Verstrepen:(knikt) Wij hebben heel veel van die jongens onder ons cliënteel. Meestal zijn het schatten van kerels. Ik heb me al meer dan eens afgevraagd hoe ze erin slagen om, na alles wat ze hebben meegemaakt, nog zo humaan en beleefd te zijn. Ik twijfel geen seconde aan hun potentieel, maar ze hebben wel begeleiding nodig. Want het kan makkelijk fout gaan, ja. Die jongens komen hier aan op hun vijftiende of zestiende, zonder referentiekader, en zonder ouders. Als die jongens in foute groepjes terechtkomen, zijn het vogels voor de kat. Je kunt dat alleen vermijden door hun mensenrechten te respecteren. Geef ze toegang tot degelijk onderwijs, degelijke huisvesting en fatsoenlijk werk, en dat worden stuk voor stuk prachtkerels.

Hoe kijkt u naar repatriëring de Sudan-kwestie? Bent u tegen repatriëring naar landen waar de mensenrechten met de voeten worden getreden?

Verstrepen: Ik erken dat zoiets nodig is in een asiel- en migratiebeleid. Maar dat is ook niet wat die kwestie wraakroepend maakt. Het punt is dat deze regering niet zorgvuldig genoeg heeft onderzocht of mensen al of niet gefolterd zouden worden. Dáár gaat het om. Je moet dat vóór het terugsturen onderzoeken, niet achteraf. Ik zal u een anekdote vertellen, die mij echt kwaad maakt.
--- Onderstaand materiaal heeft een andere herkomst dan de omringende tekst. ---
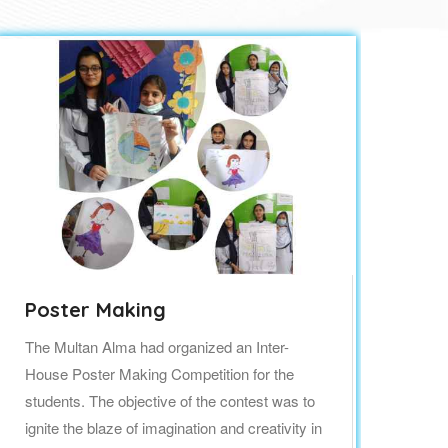
Poster Making
Te
The Multan Alma had organized an Inter-
Hap
House Poster Making Competition for the
aro
students. The objective of the contest was to
and
ignite the blaze of imagination and creativity in
pat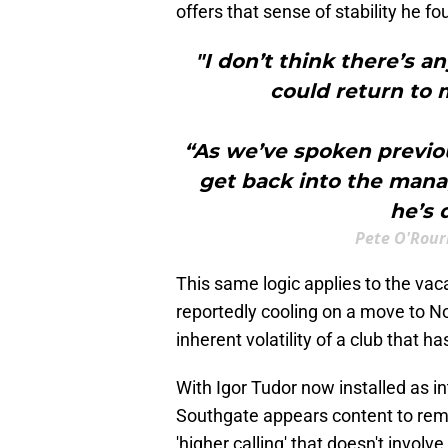
offers that sense of stability he f
"I don’t think there’s a
could return to
“As we’ve spoken previous
get back into the manag
he’s 
Pete O'Rour
​This same logic applies to the v
reportedly cooling on a move to N
inherent volatility of a club that 
With Igor Tudor now installed as i
Southgate appears content to rema
'higher calling' that doesn't involve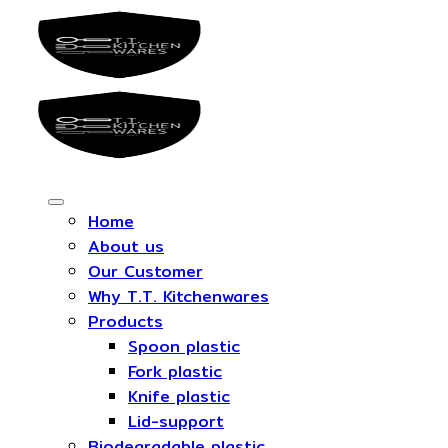
Skip
to
content
Home
About us
Our Customer
Why T.T. Kitchenwares
Products
Spoon plastic
Fork plastic
Knife plastic
Lid-support
Biodegradable plastic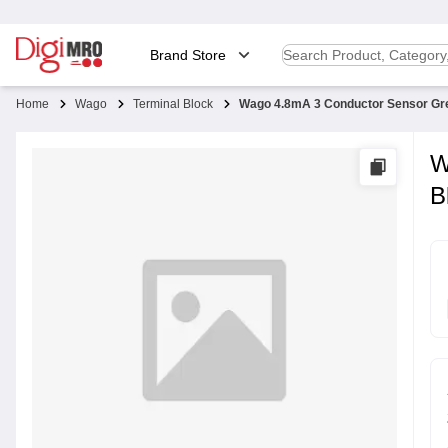
Brand Store
Home
Wago
Terminal Block
Wago 4.8mA 3 Conductor Sensor Gre
W
B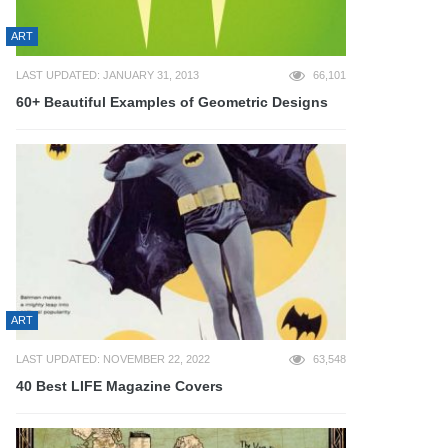
ART
LAST UPDATED: JANUARY 31, 2013
66,101
60+ Beautiful Examples of Geometric Designs
ART
LAST UPDATED: NOVEMBER 22, 2022
63,548
40 Best LIFE Magazine Covers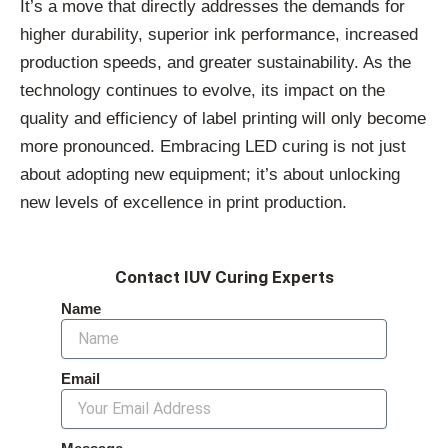
It’s a move that directly addresses the demands for
higher durability, superior ink performance, increased
production speeds, and greater sustainability. As the
technology continues to evolve, its impact on the
quality and efficiency of label printing will only become
more pronounced. Embracing LED curing is not just
about adopting new equipment; it’s about unlocking
new levels of excellence in print production.
Contact IUV Curing Experts
Name
Email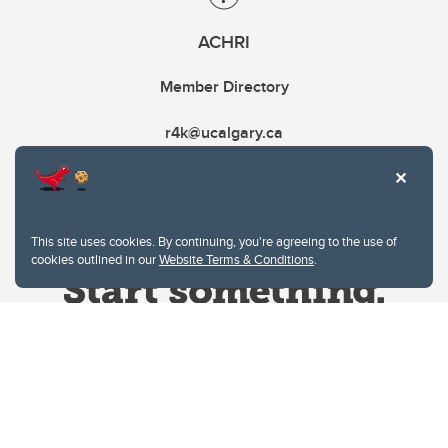
ACHRI
Member Directory
r4k@ucalgary.ca
This site uses cookies. By continuing, you're agreeing to the use of
cookies outlined in our
Website Terms & Conditions
.
Website Terms & Conditions
Privacy Policy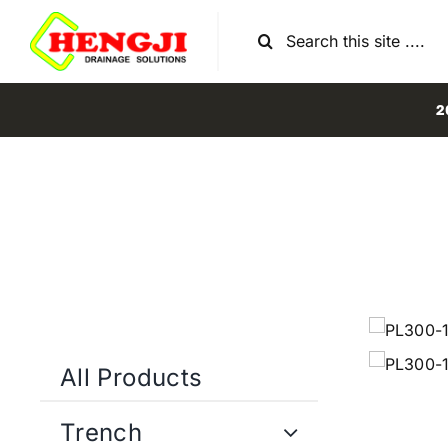
Skip
Search
to
for:
content
2
All Products
Trench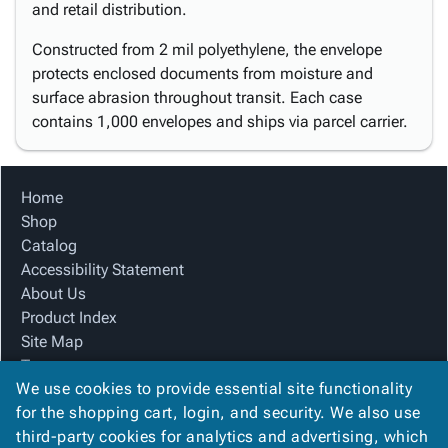
and retail distribution.
Constructed from 2 mil polyethylene, the envelope
protects enclosed documents from moisture and
surface abrasion throughout transit. Each case
contains 1,000 envelopes and ships via parcel carrier.
Home
Shop
Catalog
Accessibility Statement
About Us
Product Index
Site Map
Terms
We use cookies to provide essential site functionality
FAQ
for the shopping cart, login, and security. We also use
Contact Us
third-party cookies for analytics and advertising, which
Privacy Policy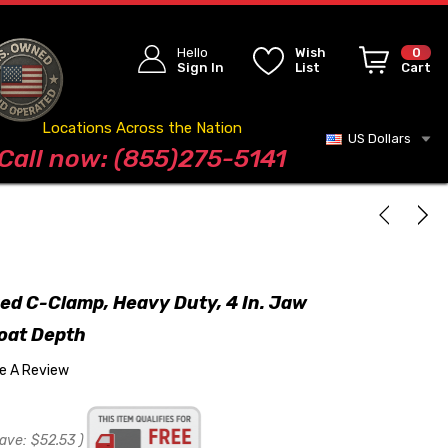
Hello
Wish
0
Sign In
List
Cart
Locations Across the Nation
US Dollars
Blog
Call now: (855)275-5141
ged C-Clamp, Heavy Duty, 4 In. Jaw
roat Depth
te A Review
ave:
$52.53
)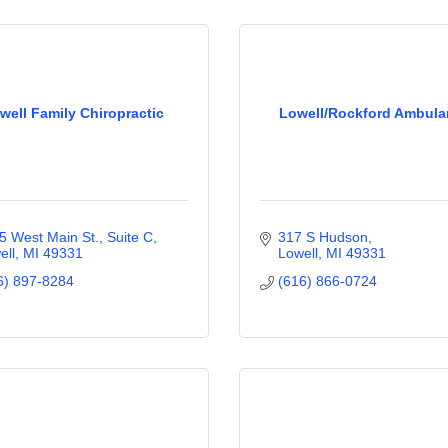
well Family Chiropractic
Lowell/Rockford Ambul
5 West Main St., Suite C
317 S Hudson
ell
MI
49331
Lowell
MI
49331
6) 897-8284
(616) 866-0724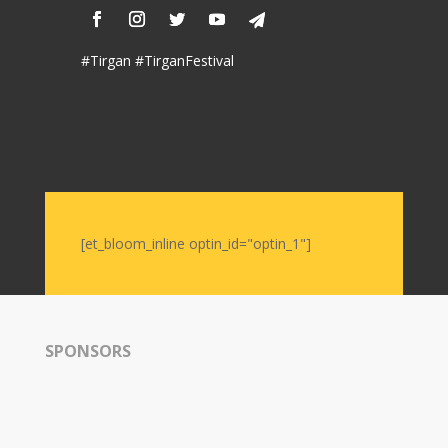
Nowruz
2006
#Tirgan #TirganFestival
Yalda
Celebrations
Yalda
Night
2020
Yalda
[et_bloom_inline optin_id="optin_1"]
Night
2018
Yalda
Night
2012
SPONSORS
Galas
Soiree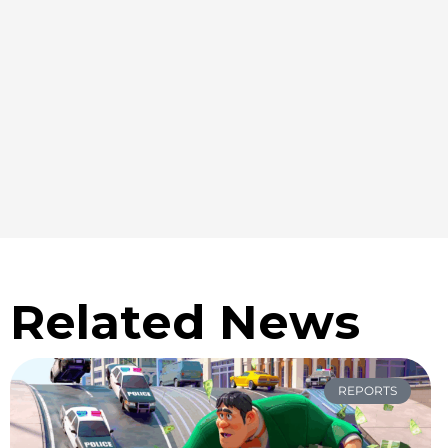
Related News
REPORTS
In de week waarin wij bij de raadkamer een verzoek indienden om de uitwijzing van twee Sudanezen tegen te houden wegens een schending van artikel drie van het Europees Verdrag voor de Rechten van de Mens (EVRM), diende Carles Puigdemont zijn vraag in om zijn uitwijzing naar Spanje tegen te houden. Hij deed dat op basis van een mogelijke schending van artikel zes van het EVRM: het recht op een eerlijk proces. Over de vraag van meneer Puigdemont wilde de raadkamer zich twee dagen buigen. Maar wíj kregen al na een halfuur te horen dat de raadkamer geen tijd had om te onderzoeken of er een risico van foltering bestond bij terugkeer naar Sudan. Mag ik dat klassenjustitie noemen?

Zegt u nu dat de raadkamer te druk was met Puigdemont om uit te zoeken of twee Sudanezen het gevaar liepen op foltering?

Wij geven mensen nooit valse hoop. We garanderen nooit iets. Dat is nodig, want wij verliezen meer zaken dan we er winnen.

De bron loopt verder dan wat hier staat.